Reflections on a Chilly Morning in Late November

It’s cold in Manizales, a city in the sky set high in the central range of the Colombian Andes, although it dawned hot and sunny.  Well, relatively hot.  It’s about nine o’clock in the morning on the last day of November in a year that has seen the very worst of humanity triumph all over a sad and abused planet.

In Manizales it never really gets too hot or, truth be told, too cold.  Just different ranges of spring although the humidity varies, frequently by the hour.  Still, it’s chilly right now.  Today I’ve layered up: tee shirt under shirt under sweater.  That’s all I need here to escape the chill.  The morning has turned foggy, visibility outside is nil, but it involves low lying clouds more than fog, as occurs when you’re in a city higher than the seven thousand foot mark, an interesting albeit common phenomenon in this city in the sky set amidst mountains usually dressed in myriad shades of green.  The sight is eerily beautiful.  It’s as though the city repented of having woken early and pulled its ethereally fluffy white blankets back up over its head. 

It’s a good day for a fireplace.  For several fireplaces.  We have a small one set high on a wall in the living room but it’s not wood burning, it’s powered by a relatively small propane gas cylinder, not a fireplace Santa would appreciate but very pretty when it’s lit.  Something we seldom do.  If I were to build the perfect house it would be set amidst waterfalls and deep caverns and lakes but near the ocean, and would have fireplaces all over the place, and large rooms with balconies, and the roof would be a park-like terrace full of plants but with a Jacuzzi and would feature wrought iron outdoor living room furniture of sorts, and a wrought iron desk with a glass top so I could work outside, and an outdoor fire pit nearby. 
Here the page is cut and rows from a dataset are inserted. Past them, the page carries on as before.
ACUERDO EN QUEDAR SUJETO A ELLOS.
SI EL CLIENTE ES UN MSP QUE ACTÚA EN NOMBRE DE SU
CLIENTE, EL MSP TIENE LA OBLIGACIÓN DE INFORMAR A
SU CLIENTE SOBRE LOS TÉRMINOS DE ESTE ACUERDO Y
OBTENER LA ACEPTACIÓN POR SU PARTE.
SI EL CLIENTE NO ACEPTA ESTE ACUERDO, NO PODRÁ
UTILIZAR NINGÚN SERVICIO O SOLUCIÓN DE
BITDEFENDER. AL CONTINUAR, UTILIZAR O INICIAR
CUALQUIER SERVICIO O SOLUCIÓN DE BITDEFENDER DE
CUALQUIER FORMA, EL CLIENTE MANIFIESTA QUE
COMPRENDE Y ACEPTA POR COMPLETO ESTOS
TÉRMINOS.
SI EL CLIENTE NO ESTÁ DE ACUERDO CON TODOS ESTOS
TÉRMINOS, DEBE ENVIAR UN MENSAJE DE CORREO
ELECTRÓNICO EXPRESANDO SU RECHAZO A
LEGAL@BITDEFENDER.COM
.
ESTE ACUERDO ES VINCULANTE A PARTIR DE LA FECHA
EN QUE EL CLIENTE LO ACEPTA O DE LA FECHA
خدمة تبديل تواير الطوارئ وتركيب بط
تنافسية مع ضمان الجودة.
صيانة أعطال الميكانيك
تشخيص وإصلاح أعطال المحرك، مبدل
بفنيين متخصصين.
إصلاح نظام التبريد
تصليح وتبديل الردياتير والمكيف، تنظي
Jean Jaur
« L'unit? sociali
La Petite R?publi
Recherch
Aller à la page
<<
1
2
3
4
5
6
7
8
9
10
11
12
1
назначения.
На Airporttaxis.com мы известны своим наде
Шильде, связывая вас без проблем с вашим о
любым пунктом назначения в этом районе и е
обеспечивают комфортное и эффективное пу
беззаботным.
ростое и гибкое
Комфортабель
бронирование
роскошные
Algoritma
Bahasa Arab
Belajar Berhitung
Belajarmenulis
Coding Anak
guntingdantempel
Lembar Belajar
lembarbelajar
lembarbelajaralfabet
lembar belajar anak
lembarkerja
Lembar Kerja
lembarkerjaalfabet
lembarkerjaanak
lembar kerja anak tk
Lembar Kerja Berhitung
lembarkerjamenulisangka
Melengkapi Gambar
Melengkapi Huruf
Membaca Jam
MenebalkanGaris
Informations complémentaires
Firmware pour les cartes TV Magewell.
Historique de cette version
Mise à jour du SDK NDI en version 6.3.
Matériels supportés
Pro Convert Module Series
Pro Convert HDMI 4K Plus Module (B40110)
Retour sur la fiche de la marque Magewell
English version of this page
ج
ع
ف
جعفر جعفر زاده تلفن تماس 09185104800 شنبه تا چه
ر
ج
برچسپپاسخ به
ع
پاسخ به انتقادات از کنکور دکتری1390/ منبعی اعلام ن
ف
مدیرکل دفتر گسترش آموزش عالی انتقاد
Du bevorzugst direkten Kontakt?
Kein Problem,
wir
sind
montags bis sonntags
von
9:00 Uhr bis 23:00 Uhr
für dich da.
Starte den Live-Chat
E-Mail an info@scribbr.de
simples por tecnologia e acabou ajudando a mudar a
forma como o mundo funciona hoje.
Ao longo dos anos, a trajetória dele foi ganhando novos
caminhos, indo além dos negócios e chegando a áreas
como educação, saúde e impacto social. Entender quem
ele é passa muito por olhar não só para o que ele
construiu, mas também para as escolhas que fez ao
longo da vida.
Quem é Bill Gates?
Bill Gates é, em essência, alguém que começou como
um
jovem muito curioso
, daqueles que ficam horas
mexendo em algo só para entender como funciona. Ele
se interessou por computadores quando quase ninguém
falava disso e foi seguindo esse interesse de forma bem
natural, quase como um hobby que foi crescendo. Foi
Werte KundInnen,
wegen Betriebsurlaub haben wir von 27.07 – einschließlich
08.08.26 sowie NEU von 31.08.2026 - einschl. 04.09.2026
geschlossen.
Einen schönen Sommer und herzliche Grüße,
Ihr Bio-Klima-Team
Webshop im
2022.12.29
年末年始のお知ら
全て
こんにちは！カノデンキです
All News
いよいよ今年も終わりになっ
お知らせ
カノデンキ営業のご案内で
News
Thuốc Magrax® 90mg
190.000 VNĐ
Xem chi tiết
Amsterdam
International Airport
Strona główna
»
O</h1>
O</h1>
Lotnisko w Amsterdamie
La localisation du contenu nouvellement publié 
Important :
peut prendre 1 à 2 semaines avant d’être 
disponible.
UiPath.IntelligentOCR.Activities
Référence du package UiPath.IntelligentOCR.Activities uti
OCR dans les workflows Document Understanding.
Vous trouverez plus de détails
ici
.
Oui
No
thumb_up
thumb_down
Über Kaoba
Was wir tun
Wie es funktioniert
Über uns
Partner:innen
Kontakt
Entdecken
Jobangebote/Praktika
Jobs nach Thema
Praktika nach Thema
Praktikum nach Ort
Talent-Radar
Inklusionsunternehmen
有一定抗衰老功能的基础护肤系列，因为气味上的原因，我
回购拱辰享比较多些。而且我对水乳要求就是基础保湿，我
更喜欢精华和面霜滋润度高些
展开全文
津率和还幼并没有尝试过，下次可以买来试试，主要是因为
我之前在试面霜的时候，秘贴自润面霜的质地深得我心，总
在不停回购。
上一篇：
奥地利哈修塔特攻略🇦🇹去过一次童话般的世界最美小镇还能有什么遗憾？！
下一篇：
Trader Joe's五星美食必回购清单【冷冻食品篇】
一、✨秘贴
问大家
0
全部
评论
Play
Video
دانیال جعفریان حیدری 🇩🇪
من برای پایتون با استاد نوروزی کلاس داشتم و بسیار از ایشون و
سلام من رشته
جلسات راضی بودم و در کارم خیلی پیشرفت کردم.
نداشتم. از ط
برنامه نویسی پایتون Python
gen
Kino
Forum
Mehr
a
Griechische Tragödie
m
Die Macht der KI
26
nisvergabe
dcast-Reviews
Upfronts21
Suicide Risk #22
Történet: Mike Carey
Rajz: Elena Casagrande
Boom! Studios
But, for now, no such luck. 

Still, I can’t complain, I have a large tenth floor apartment that occupies the entire floor giving us a three hundred and sixty degree view of the city and of the surrounding mountains, many clad in snow, and of the neighboring city set below, far below with a tall cathedral set not very far away, and a small park set outside of the front door.  And with a used-book store set aside our lobby.  The city’s cultural center with its large performing arts center is across the street and a block away we have the city’s initial aerial cable transport station, gondolas taking us to the nearby bus terminal and then to the neighboring municipality.  And, two blocks from our front door, a small modern shopping mall.

What I don’t have is my three sons, now all grown; two with children of their own.  They live a continent away in the Global North and I never see them now; well, except every once in a while in a video call.  We’ve lived apart for a very long time now, decades.  I’ve remarried to a wonderful woman, not just attractive but spiritual and intelligent and eclectic, and she fills a lot of the void I’ve created for myself after leaving most of my past behind, as do the wonderfully kind, talented and artistic people of Manizales, and as do my few expatriate friends, traces of my old life, but nothing can replace my sons.  I think of them daily.  And I think of the many, many people I’ve known, some of whom I’ve loved.  Most of them have long vanished from my life but not from my memory.

It’s been a full life, one full of blessing and of challenges, most of which (the challenges) have been overcome.  It frequently feels as though it’s been too full but today, for some reason, it seems hollow.  Perhaps it’s the weather but, although the low lying clouds still have everything covered so that it seems as though the world outside my windows has been erased, a bright spot in the white, a brighter white, seems to be trying to break through.  Of course, eventually it will.  It always does.

So, why does today still feel so gloomy?

It must be missing my sons and the grandchildren I’ve never really gotten to know which sculpts the day in hollow tones.  And the echoes of old relationships turned acrid which, at least from time to time, still cast long and somber shadows.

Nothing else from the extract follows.